Your IGBT is rated at 178 watts. You have it pulling 20 amps at 240 volts. That works out to 4800 watts. You have to keep the duty cycle down to where the device dissipation is under 178 watts (around 3%).

Minimising turn-on time and turn-off time is also necessary. That way the device is in the linear region where heating is worst for the least amount of time.

It is possible to run several IGBT's in parallel to spread the heat load, but you always have to keep individual device dissipation under the spec sheet figure. Using heat sinks and fans are sometimes necessary.
 

Thread Starter

hensem

Joined Sep 19, 2006
7
thank you [beenthere],

but i dont understand,when the max rating of the device is 20A,i mean idealy it should able to let DC 18A flow thru it right?

the load i put in my case is a 800W resistive heater,if assume power factor is 1,then current drawn should 3.3A ,this is far below 20A limit right?

is that mean i cannot use IGBT to switch on my heater like that?i cannot do anything to duty cycle because i must fully on the heater to boil water,a 3% duty cycle wont produce heat at all.

or may i ask a direct question:
the IGBT i use (SGP20N60) to switch 10A DC current?

actually i didnt short circuit the IGBT to 240Vac,there is a resistive heater at collector.

i dont understand the calculation of power dissipation.because according to datasheet,the maximum Vce is 2.9V at 150 degree celcius,at 24 degree celcius the Vce = 2.4V ,why not calculate the power dissipation of switch by 2.4 X current?
or my understanding is wrong?

thanks
 

beenthere

Joined Apr 20, 2004
15,819
Hi,

We might need to see your circuit to give better answers. You will need to heat sink the IGBT, though. 3.3 amps times 240 volts is 792 watts. Some heating will still occur in the IGBT. The fact that it shorted suggests that it got too hot.
 

n9352527

Joined Oct 14, 2005
1,198
I don't think that IGBT is able to withstand peak reverse CE voltage of 340V exposed by the mains. Check the maximum reverse breakdown voltage of CE and if it has internal diode or not.

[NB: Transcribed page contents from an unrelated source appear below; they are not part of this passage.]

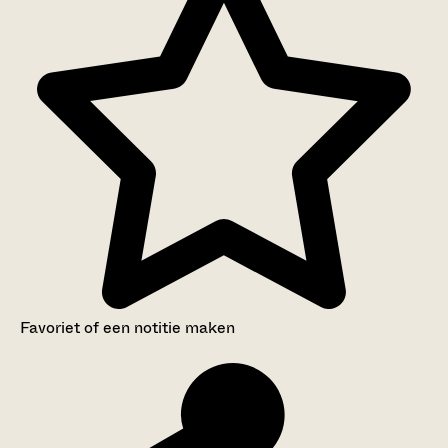
Favoriet of een notitie maken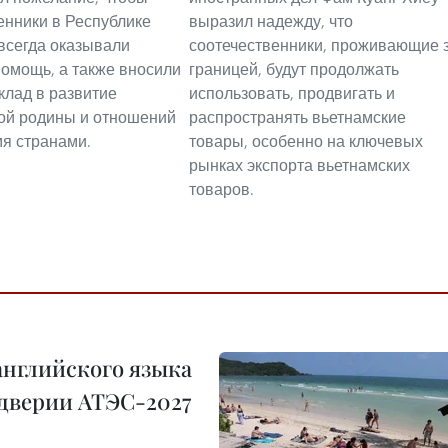
енники в Республике
выразил надежду, что
 всегда оказывали
соотечественники, проживающие 
омощь, а также вносили
границей, будут продолжать
клад в развитие
использовать, продвигать и
ой родины и отношений
распространять вьетнамские
я странами.
товары, особенно на ключевых
рынках экспорта вьетнамских
товаров.
английского языка
ддверии АТЭС-2027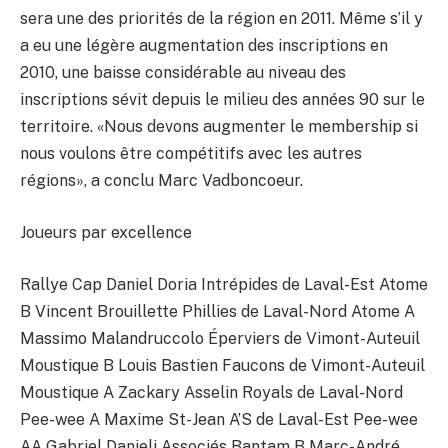
sera une des priorités de la région en 2011. Même s’il y
a eu une légère augmentation des inscriptions en
2010, une baisse considérable au niveau des
inscriptions sévit depuis le milieu des années 90 sur le
territoire. «Nous devons augmenter le membership si
nous voulons être compétitifs avec les autres
régions», a conclu Marc Vadboncoeur.
Joueurs par excellence
Rallye Cap Daniel Doria Intrépides de Laval-Est Atome
B Vincent Brouillette Phillies de Laval-Nord Atome A
Massimo Malandruccolo Éperviers de Vimont-Auteuil
Moustique B Louis Bastien Faucons de Vimont-Auteuil
Moustique A Zackary Asselin Royals de Laval-Nord
Pee-wee A Maxime St-Jean A’S de Laval-Est Pee-wee
AA Gabriel Danieli Associés Bantam B Marc-André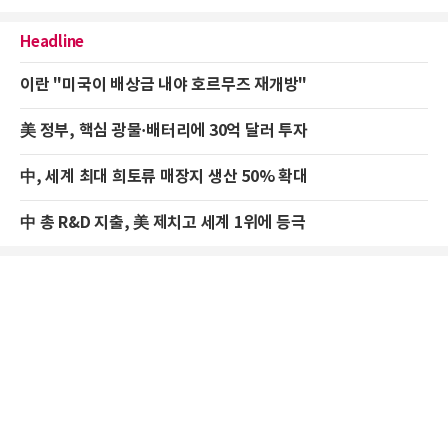
Headline
이란 "미국이 배상금 내야 호르무즈 재개방"
美 정부, 핵심 광물·배터리에 30억 달러 투자
中, 세계 최대 희토류 매장지 생산 50% 확대
中 총 R&D 지출, 美 제치고 세계 1위에 등극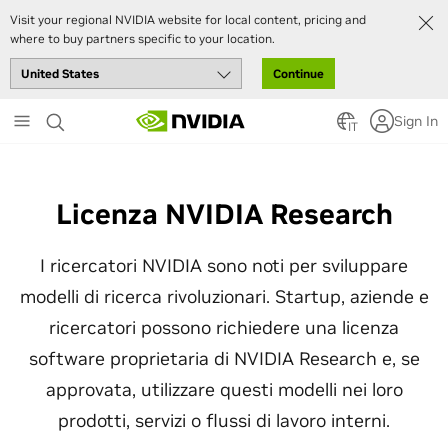
Visit your regional NVIDIA website for local content, pricing and
where to buy partners specific to your location.
Continue
Skip
Sign In
to
IT
main
content
Licenza NVIDIA Research
I ricercatori NVIDIA sono noti per sviluppare
modelli di ricerca rivoluzionari. Startup, aziende e
ricercatori possono richiedere una licenza
software proprietaria di NVIDIA Research e, se
approvata, utilizzare questi modelli nei loro
prodotti, servizi o flussi di lavoro interni.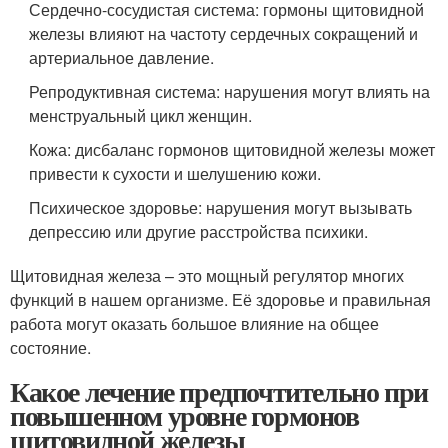
Сердечно-сосудистая система: гормоны щитовидной
железы влияют на частоту сердечных сокращений и
артериальное давление.
Репродуктивная система: нарушения могут влиять на
менструальный цикл женщин.
Кожа: дисбаланс гормонов щитовидной железы может
привести к сухости и шелушению кожи.
Психическое здоровье: нарушения могут вызывать
депрессию или другие расстройства психики.
Щитовидная железа – это мощный регулятор многих
функций в нашем организме. Её здоровье и правильная
работа могут оказать большое влияние на общее
состояние.
Какое лечение предпочтительно при
повышенном уровне гормонов
щитовидной железы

Any particular reason why you don't want to rectify the line voltage first?
 

Thread Starter

hensem

Joined Sep 19, 2006
7
I don't think that IGBT is able to withstand peak reverse CE voltage of 340V exposed by the mains. Check the maximum reverse breakdown voltage of CE and if it has internal diode or not.

Any particular reason why you don't want to rectify the line voltage first?
heat dissipation is not calculated by Vce X current? why you all use 240Vac X current?

i already put a big heatsink(as long as second finger)
the breakdown is 600V,actually i connect it back to back,it actually is a AC converter,but i just experiment with single IGBT first,i didnt expect it to burn on such small load.i prodive the datasheet in the first post,it doesnt have internal reversed diode.

the picture i attach is my circuit,the square block above collector is a 800W resistive heater.
 

n9352527

Joined Oct 14, 2005
1,198
Are you sure the reverse breakdown is equal to the forward breakdown of 600V? They might differ depending on the junctions. Have you also consider the reverse emitter-gate/gate-collector breakdown and all other things related to the operating the device under reverse condition?

I've checked the datasheet and it doesn't say the reverse CE breakdown voltage, unless I missed it. If it doesn't and nowhere else it says that the reverse CE equal to forward CE or specifies that the device is capable of operating in reverse condition, then I'd assume the worse...
 

Thread Starter

hensem

Joined Sep 19, 2006
7
Are you sure the reverse breakdown is equal to the forward breakdown of 600V? They might differ depending on the junctions. Have you also consider the reverse emitter-gate/gate-collector breakdown and all other things related to the operating the device under reverse condition?

I've checked the datasheet and it doesn't say the reverse CE breakdown voltage, unless I missed it. If it doesn't and nowhere else it says that the reverse CE equal to forward CE or specifies that the device is capable of operating in reverse condition, then I'd assume the worse...
mean probably it spoil because the reverse voltage?i didnt consider that point before i test it.
i was assuming forward and reverse breakdown is same,then adding a diode should solve this problem is it?
 

akhil k k

Joined Jan 23, 2012
5
the part number SGP20N60 is not an igbt,it is a mosfet with free wheeling diode.then how can you use this device in ac.?because it is not possible to control a mosfet with free wheeling diode in ac.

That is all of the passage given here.